Because Clarkson – love him or hate him – is an inspirational figure in this department. Armed with nothing more than his reputation (oh, and Amazon’s blank chequebook), he throws himself manfully into every assignment on offer. With Kaleb gallivanting (catching “c*** flu”, the famous person’s illness, as Clarkson labels it), Clarkson hires a temporary replacement in the form of Harriet Cowan, a #farmtok influencer. It is a move typical of the show’s bait and switch. Clarkson is a vehicle for boorish, windbag humour, but he is not an evangelist for it. When he complains about being sore, his acerbic Irish partner, Lisa, replies unsympathetically. “That happens every time we have a period,” she tells him. “And we cope with it.” He is, by his own admission, a “hapless f***wit”, but one who oscillates between vilifying the council’s “planning police” and advocating better provision for mental health.

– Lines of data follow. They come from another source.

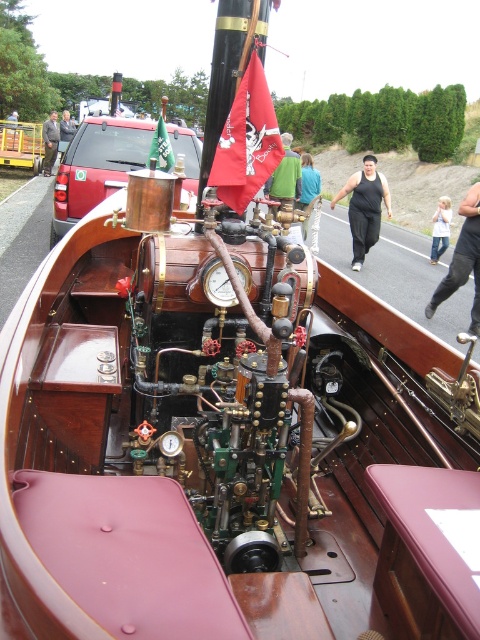 Question: Which object is positioned closest to the black fabric at center?

Choices:
 (A) dark green fabric jacket at upper left
 (B) dark gray suit at left
 (C) matte silver gauge at center
 (D) metallic red car at left

Answer: (D)

Question: Where is black fabric pants at center located in relation to dark blue jeans at center in the image?

Choices:
 (A) above
 (B) below

Answer: (B)

Question: Which object is closer to the camera taking this photo?

Choices:
 (A) matte brass gauge at center
 (B) metallic red car at left

Answer: (A)

Question: Does dark blue jeans at center have a larger size compared to dark gray suit at left?

Choices:
 (A) yes
 (B) no

Answer: (B)

Question: Can you confirm if matte brass gauge at center is positioned to the left of jeans at right?

Choices:
 (A) no
 (B) yes

Answer: (B)

Question: Among these objects, which one is nearest to the camera?

Choices:
 (A) jeans at right
 (B) black fabric pants at center

Answer: (B)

In short, the show is much more tolerable to the liberal mindset than many would expect. Clarkson has proven himself an important champion for rural affairs, at a time when the industry is challenged. He might be unpopular in the corridors of DEFRA, but many farmers see him as an improbable figurehead of a sector embattled on all fronts, by Brexit and climate change and immigration and the economy. All the same, these are points that he has been making since the first series aired, and, with this fourth instalment, the show does feel like it is running out of rallying cries. Kaleb is not just a star now, but a millionaire – Strictly surely beckons – and the Diddly Squat Farm Shop a popular tourist pitstop. The show’s central question – can a know nothing TV celeb build a successful farm business? – feels like a fait accompli.
But the fact remains that Clarkson’s Farm is, perhaps, the best executed example of the constructed reality genre – narratively nimble and crafted with the same artisanal affection that goes into a jar of Bee Juice honey. Like crop yields after a wet winter, it might be suffering from diminishing returns, but there’s still some gentle British wit to be harvested, too.